Snip1-tm1a: B6Dnk;B6N-Snip1<tm1a(EUCOMM)Wtsi > /H (Infrafrontier/EMMA 04224)

Eed-flox: B6;129S1-Eedtm1Sho/J (JAX Stock 022727)90

Actin-FLPe: B6;SJL-Tg(ACTFLPe)9205Dym/J (a gift from Dr. Peter McKinnon at St. Jude Children’s Research Hospital, JAX Stock 003800)91

Nestin-Cre: B6.Cg-Tg(Nes-Cre)1Kln/J (JAX Stock 003771)92

Emx1-Cre: B6.129S2-Emx1tm1(cre)Krj/J (a gift from Dr. Peter McKinnon at St. Jude Children’s Research Hospital, JAX Stock 005628)93

Sox2-eGFP: B6;129S1-Sox2tm1Hoch/J (JAX Stock 017592)94.
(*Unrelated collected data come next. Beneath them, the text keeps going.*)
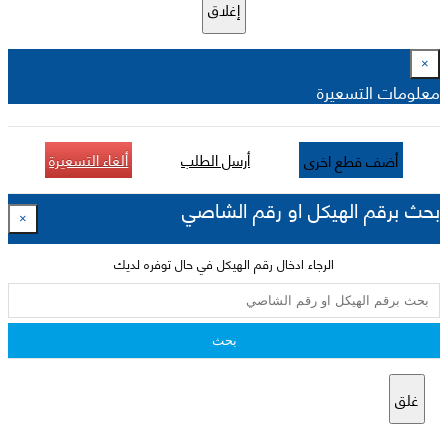
إغلاق
×
معلومات التسعيرة
أرسل الطلب
ألغاء التسعيرة
أضف قطع اخرى
بحث برقم الهيكل او رقم الشاصي
×
الرجاء ادخال رقم الهيكل في حال توفره لديك
بحث
غلق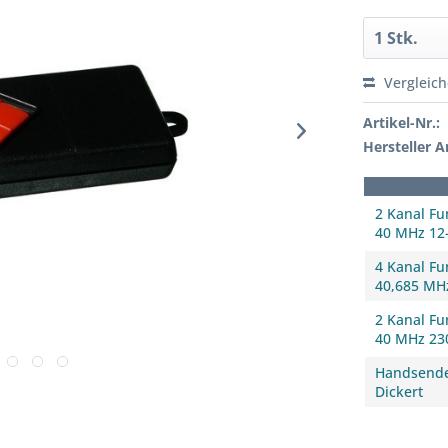
Vergleic
Artikel-Nr.:
Hersteller Ar
2 Kanal F
40 MHz 12
4 Kanal F
40,685 MH
2 Kanal F
40 MHz 23
Handsende
Dickert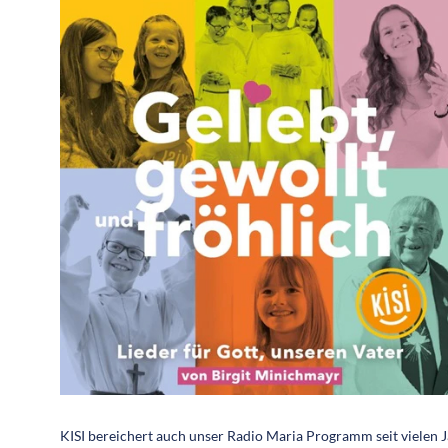
KISI bereichert auch unser Radio Maria Programm seit vielen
Isolation and culturing of mouse NPCs

To obtain mouse brain cells, embryos at an indicated embryonic day were dissected out from the uterus and visceral yolk sac. A part of the tail or limbs was collected for genotyping. Brains were dissected from embryos under the dissection microscope in cold 1x PBS. Then, 300 μL Dulbecco’s Modified Eagle’s Medium (DMEM) (ATCC 30-2002) and 150 μL of 10 mg/mL collagenase Type II (Worthington LS004176) were added to each brain and incubated for 5–10 min at 37 °C. After centrifugation at 1000 × g for 3 min, the tissue was incubated with 500 μL 0.25% Trypsin-EDTA (ThermoFisher 25200056) for 5 min at 37 °C. Trypsinization was quenched with 500 μL DMEM supplemented with 10% fetal bovine serum (FBS) and pelleted by centrifugation at 1000 × g for 3 min. Alternatively, cells were dissociated from the brain using the papain dissociation system (Worthington LK003153). Cells were then resuspended in 500 μL of NPC culture media (NeuroCult™ Proliferation Media; STEMCELL Technologies 05702) supplemented with 30 ng/mL human recombinant epidermal growth factor (rhEGF) (STEMCELL Technologies 78006) and filtered through a 40 μm filter (Fisherbrand™ 22-363-547) to obtain single cells. To collect NPCs, the dissociated brain cells were cultured in ultra-low attachment 6-well plates (Corning® Costar® CLS3471) in the NPC culture media at 37 °C. NPCs formed neurospheres in suspension. For passaging, neurospheres were incubated with Accutase™ (STEMCELL Technologies 07920) for 5 min at 37 °C and then dissociated by pipetting. After adding an equal volume of the NPC culture media, dissociated cells were centrifuged at 500 x g for 5 min. Cells were then grown in the NPC culture media either in suspension in the ultra-low attachment 6-well plates or on Matrigel (Corning™ 354230) -coated plates. The medium was changed every 2 to 3 days. For collecting uncultured NPCs, cells from the Sox2-eGFP brains or stained with NeuroFluor™ CDr3 (STEMCELL Technologies 01800) were sorted by fluorescence-activated cell sorting (FACS).

Neurosphere assay

NPCs were seeded into ultra-low attachment 6-well plates and grown in the NPC culture media at 37 °C with 250 μL of media added every 2 days. Neurospheres were imaged after 5 days of culturing. For a neurosphere rescue experiment, freshly dissociated brain cells were first transduced with lentivirus delivering human SNIP1 transgene (System Biosciences CD823A-1) in ultra-low attachment 6-well plates. After 5 days, transduced neurospheres were then dissociated and seeded for a neurosphere assay. All the neurosphere assays were done in three replicates. At least 8 images of neurospheres per well were captured with ZEISS AxioObserver D1 at 5x magnification. The area and the number of neurospheres were quantified by using FIJI. To generate clean binary images, images were processed with “Process” -> “Find edges” followed by “Image” -> “Adjust” -> “Threshold”. After inverting the images, the number and the area of the neurospheres were obtained by selecting “Analyze” -> “Analyze particles”. If multiple neurospheres were too close for the software to quantify individually, one of the two methods was applied after generating the binary images: manual quantification by drawing the outline of each neurosphere and selecting “Analyze” -> “Measure”, or computationally separating the neurospheres by selecting “Process” -> “Binary” -> “Fill Holes,” followed by “Process” -> “Binary” -> “Watershed”.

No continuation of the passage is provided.